The company was preparing Friday to stop the leak by pouring a briny solution into the well when the oily mist sprayed and oily liquid spilled on the ground. It took about 90 minutes to contain the spray, said Javier Mendoza, a gas company spokesman.

SoCalGas won't speculate when the leak might be stopped, but Steve Bohlen, oil and gas supervisor for the state of California, said it could be as soon as Saturday. He said workers would permanently seal, or "kill," the well after the leak is stopped.

The leak detected Oct. 23 was initially believed to be a minor problem at the well head, though it was later determined there was a hole 480 feet down a pipe that leads to a deep underground reservoir where the company stores natural gas when demand is low, Bohlen said.

The hole is believed to have caused a pressure change that created an icy blockage that plugged the well, though gas continued to escape through the pipe casing and seeped up through the ground, Bohlen said.

The main safety concern has been around the well itself because a spark could ignite any accumulated methane and cause a fire around the well. The facility is located atop the Santa Susana Mountains, which are bone dry from the drought and can be raked by fierce winds that drive wildfires late into the year.

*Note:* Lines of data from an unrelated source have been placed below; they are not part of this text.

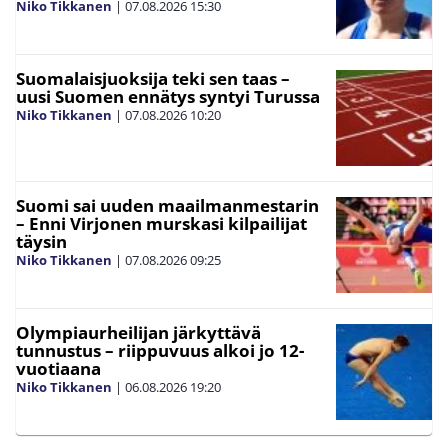
Niko Tikkanen
|
07.08.2026
15:30
Suomalaisjuoksija teki sen taas –
uusi Suomen ennätys syntyi Turussa
Niko Tikkanen
|
07.08.2026
10:20
Suomi sai uuden maailmanmestarin
– Enni Virjonen murskasi kilpailijat
täysin
Niko Tikkanen
|
07.08.2026
09:25
Olympiaurheilijan järkyttävä
tunnustus – riippuvuus alkoi jo 12-
vuotiaana
Niko Tikkanen
|
06.08.2026
19:20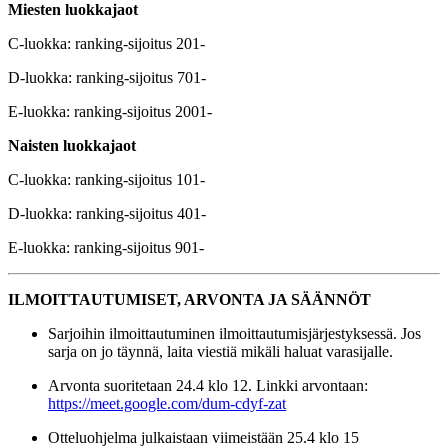
Miesten luokkajaot
C-luokka: ranking-sijoitus 201-
D-luokka: ranking-sijoitus 701-
E-luokka: ranking-sijoitus 2001-
Naisten luokkajaot
C-luokka: ranking-sijoitus 101-
D-luokka: ranking-sijoitus 401-
E-luokka: ranking-sijoitus 901-
ILMOITTAUTUMISET, ARVONTA JA SÄÄNNÖT
Sarjoihin ilmoittautuminen ilmoittautumisjärjestyksessä. Jos
sarja on jo täynnä, laita viestiä mikäli haluat varasijalle.
Arvonta suoritetaan 24.4 klo 12. Linkki arvontaan:
https://meet.google.com/dum-cdyf-zat
Otteluohjelma julkaistaan viimeistään 25.4 klo 15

"In terms of having a catastrophic explosion, that kind of thing happens in Hollywood, not in real life," Bohlen said.

A crew from Boots & Coots Services, the company that helped extinguish oil well fires in Kuwait during the 1991 Gulf War, removed the icy chunk a week ago that plugged a nearly 3-inch pipe that extends a mile and a half underground where natural gas is stored in the cavities of an old oil well.

The storage facility is believed to be the largest of its kind in the West, capable of storing 86 million cubic feet of natural gas, which can supply Southern California for more than a month, Mendoza said.

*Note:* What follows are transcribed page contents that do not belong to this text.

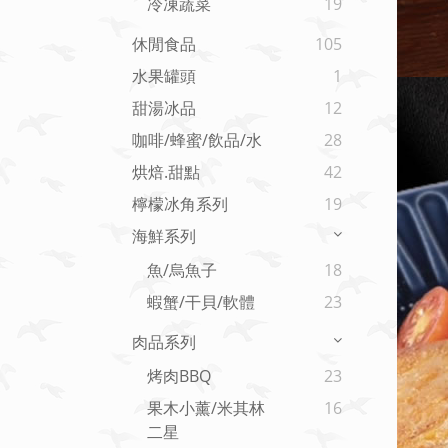
冷凍蔬菜
19
休閒食品
105
水果罐頭
1
甜湯冰品
12
咖啡/蜂蜜/飲品/水
28
烘焙.甜點
42
檸檬冰角系列
19
海鮮系列
魚/烏魚子
18
蝦蟹/干貝/軟體
23
肉品系列
烤肉BBQ
23
果木小薰/米其林
16
二星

The company said its own air samples have shown that none of the chemicals released from the well are a threat to public health, though air regulators are conducting their own tests.

The South Coast Air Quality Management District has received more than 270 complaints from people in the area and could issue violation notices, said spokesman Sam Atwood.

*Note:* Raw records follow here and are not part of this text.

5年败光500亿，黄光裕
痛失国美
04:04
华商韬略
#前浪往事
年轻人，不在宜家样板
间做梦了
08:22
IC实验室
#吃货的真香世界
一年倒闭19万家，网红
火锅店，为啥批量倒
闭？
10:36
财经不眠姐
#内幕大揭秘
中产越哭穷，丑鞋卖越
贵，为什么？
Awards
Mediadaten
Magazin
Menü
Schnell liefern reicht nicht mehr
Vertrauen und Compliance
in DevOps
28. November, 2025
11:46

The odor that residents have complained about is from an additive used to make odorless natural gas detectable to prevent disasters from the flammable fossil fuel. It can be detected in tiny concentrations and some people are more sensitive to it.

Residents who first noted the smell said they were misled for days when they called the company and were told it was completing an annual purging of its lines before it acknowledged there was a serious problem.

"We apologized for miscommunicating early on," Mendoza said. "They may have received misinformation or may not have received accurate information, but no one was intentionally misleading."